Jewish world fusion music from Zion 80 and the music of Haiti from Lakou Mizik in this edition of Music Under the Radar.
I first heard guitarist Jon Madof when on a hunch I bought a CD from his band, Rashanim, quite a few years ago. Their second album, titled Shalosh (“three” in Hebrew), released in 2006, was a mixture of rock, jazz, klezmer and other styles which resulted in an absorbing musical experience.
Madof’s long time association with Tzadik Records (an Indie label specializing in “avant garde and experimental music”) resulted in the 2013 debut release of his New York City-based group Zion 80.
Tzadik gives a good description of the group:
“Zion80 explores Jewish music – from [Shlomo] Carlebach to [John] Zorn and everything in between – through the lens of the Afrobeat funk master Fela Anikulapo Kuti. Led by Jon Madof (Rashanim, Matisyahu), the 13-piece band arranges Jewish melodies using the polyrhythmic intensity of Afrobeat, blended with the madness of the Downtown scene. Madof’s most ambitious project to date, Zion80 is blazing hot and tight as a drum. Spiritual, grooving and endlessly exciting, this is essential Jewish music for the 21st century.”
For Zion 80, Madof has assembled an impressive group of musicians: Frank London, trumpet, and Greg Wall, tenor sax (both formerly of Hasidic New Wave); multi-reedist Matt Darriau – alto sax; Jessica Lurie – baritone sax, flute; Zach Mayer – baritone sax; Brian Marsella – keyboards, Yoshie Fruchter and Aram Bajakian– guitar; Shanir Blumenkranz – bass; Marlon Sobol, Rich Stein, Cyro Baptista – Percussion; and Yuval Lion – drums.
Tov L’Hodot (Heb: It’s good to give thanks, from Psalm 92) is a tune from the album and performed live at the Toca Studios. From it’s Coltrane-like intro the band goes into a Latin-flavored swing. This performance also features Sarah Manning on alto sax.

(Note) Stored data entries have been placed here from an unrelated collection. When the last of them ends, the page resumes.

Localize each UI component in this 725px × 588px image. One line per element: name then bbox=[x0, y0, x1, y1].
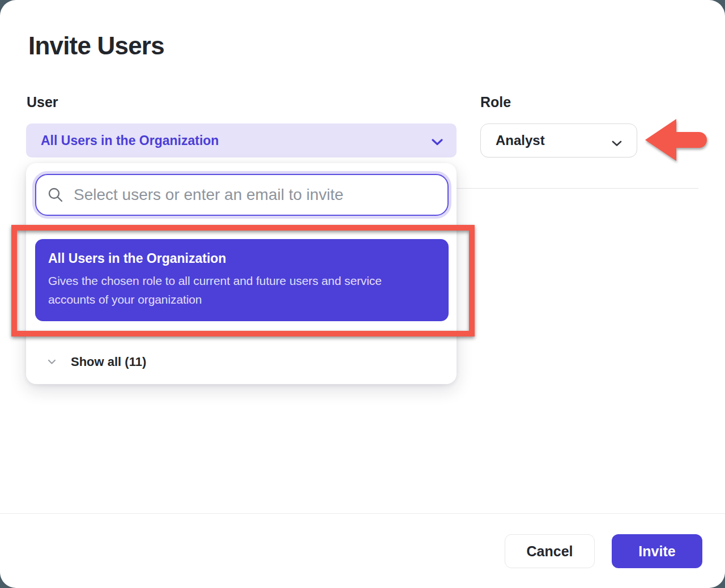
chevron-down-icon bbox=[612, 139, 622, 149]
user-select-value: All Users in the Organization bbox=[41, 133, 219, 148]
invite-users-dialog: Invite Users User All Users in the Organ… bbox=[0, 0, 725, 588]
role-select[interactable]: Analyst bbox=[480, 123, 637, 157]
option-title: All Users in the Organization bbox=[48, 251, 437, 266]
user-search bbox=[35, 174, 449, 216]
option-description-line: Gives the chosen role to all current and… bbox=[48, 271, 437, 290]
invite-button[interactable]: Invite bbox=[612, 534, 702, 568]
role-field-label: Role bbox=[480, 94, 511, 110]
user-dropdown-panel: All Users in the Organization Gives the … bbox=[26, 163, 457, 384]
page-title: Invite Users bbox=[28, 32, 164, 60]
user-field-label: User bbox=[27, 94, 58, 110]
red-arrow-annotation bbox=[643, 116, 709, 166]
option-description: Gives the chosen role to all current and… bbox=[48, 271, 437, 309]
role-select-value: Analyst bbox=[496, 133, 545, 148]
footer-divider bbox=[0, 513, 725, 514]
cancel-button[interactable]: Cancel bbox=[505, 534, 595, 568]
option-all-users-in-organization[interactable]: All Users in the Organization Gives the … bbox=[35, 239, 449, 321]
option-description-line: accounts of your organization bbox=[48, 290, 437, 309]
user-select[interactable]: All Users in the Organization bbox=[26, 123, 457, 157]
chevron-down-icon bbox=[48, 357, 56, 367]
show-all-toggle[interactable]: Show all (11) bbox=[35, 350, 443, 374]
user-search-input[interactable] bbox=[35, 174, 449, 216]
show-all-label: Show all (11) bbox=[71, 355, 146, 369]
chevron-down-icon bbox=[432, 138, 443, 148]
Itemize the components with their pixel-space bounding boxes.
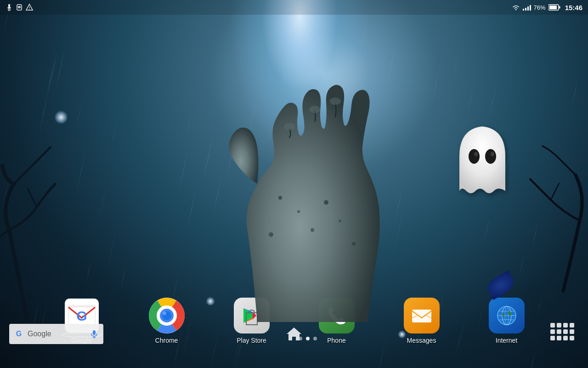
grid-dot (550, 336, 555, 340)
svg-rect-20 (29, 9, 30, 10)
svg-rect-18 (18, 6, 21, 8)
grid-dot (557, 323, 561, 328)
svg-point-13 (491, 152, 494, 156)
zombie-hand (198, 37, 390, 322)
status-bar: 76% 15:46 (0, 0, 588, 15)
branches-right (505, 138, 588, 299)
page-dot-1 (299, 337, 302, 340)
signal-bars (523, 4, 531, 11)
mic-icon[interactable] (90, 329, 99, 339)
page-indicators (299, 337, 317, 340)
time-display: 15:46 (565, 4, 582, 12)
svg-point-7 (339, 219, 341, 222)
usb-icon (6, 4, 13, 11)
svg-point-5 (324, 200, 328, 205)
branches-left (0, 138, 92, 322)
svg-point-16 (8, 9, 10, 11)
svg-text:G: G (16, 330, 22, 338)
svg-point-11 (485, 149, 496, 164)
svg-point-9 (352, 242, 356, 246)
svg-point-4 (297, 210, 300, 213)
svg-point-8 (269, 232, 273, 237)
svg-rect-15 (7, 7, 11, 8)
svg-rect-44 (93, 330, 96, 335)
page-dot-3 (313, 337, 317, 340)
battery-percentage: 76% (534, 4, 546, 11)
grid-dot (550, 329, 555, 334)
svg-point-10 (469, 149, 480, 164)
ghost-icon (450, 120, 514, 207)
alert-icon (26, 4, 33, 11)
home-button[interactable] (286, 326, 302, 344)
google-g-icon: G (14, 329, 24, 339)
light-orb-2 (206, 297, 215, 306)
status-left (6, 4, 33, 11)
svg-rect-23 (559, 6, 560, 9)
wifi-icon (512, 4, 520, 11)
battery-icon (548, 4, 560, 11)
svg-point-3 (278, 196, 282, 200)
grid-dot (570, 323, 574, 328)
grid-dot (557, 336, 561, 340)
svg-point-12 (474, 152, 478, 156)
svg-point-2 (330, 98, 341, 105)
svg-rect-14 (8, 4, 10, 7)
grid-dot (563, 323, 568, 328)
grid-dot (557, 329, 561, 334)
svg-point-6 (311, 228, 314, 232)
grid-dot (563, 329, 568, 334)
grid-dot (563, 336, 568, 340)
search-text: Google (28, 330, 86, 338)
light-orb-3 (398, 330, 406, 339)
svg-point-1 (309, 106, 320, 113)
sim-icon (16, 4, 23, 11)
svg-rect-19 (29, 6, 30, 8)
svg-rect-22 (549, 6, 557, 9)
grid-dot (570, 336, 574, 340)
all-apps-button[interactable] (550, 323, 574, 340)
light-orb-1 (54, 110, 68, 124)
status-right: 76% 15:46 (512, 4, 582, 12)
page-dot-2 (306, 337, 310, 340)
google-search-bar[interactable]: G Google (9, 324, 103, 344)
grid-dot (550, 323, 555, 328)
svg-point-0 (284, 123, 295, 130)
grid-dot (570, 329, 574, 334)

The Haitian band Lakou Mizik is a multi-generational collective of exceptional musicians whose goal is to bring the music of Haiti to the world. The group also draws on African, French, Caribbean and American influences to bring a new sound to some old traditions.
The project is led by Zach Niles (who introduced Sierra Leone’s Refugee All Stars to the world music scene) and the album is being produced by Chris Velan, who produced two albums by the same Refugee All Stars. The recordings are taking place in Haiti at the Audio Institute, a world-class recording studio that is Haiti’s first and only Music Production and Engineering School, training Haiti’s next generation of music industry professionals. Once their album is finished it will be distributed worldwide on the Cumbancha label. The band has also been signed by a US booking agency which is arranging tours starting later this year.
From the band’s website:
“In Haitian Kreyol the word “Lakou” carries multiple meanings. It means the backyard, a gathering place where people come to sing and dance, to debate or share a meal. It also means “home” or “where you are from” – In the wake of the earthquake of 2010, the continued barrage of negative news and images, and the repeated phrase “poorest country in the Western Hemisphere,” the band, LAKOU MIZIK, or “Music from the Homeland,” is a defiant musical expression of Haitian pride and hope.”
Once again we find, in far less than ideal conditions, people who turn to music and use it as a positive expression of their identity.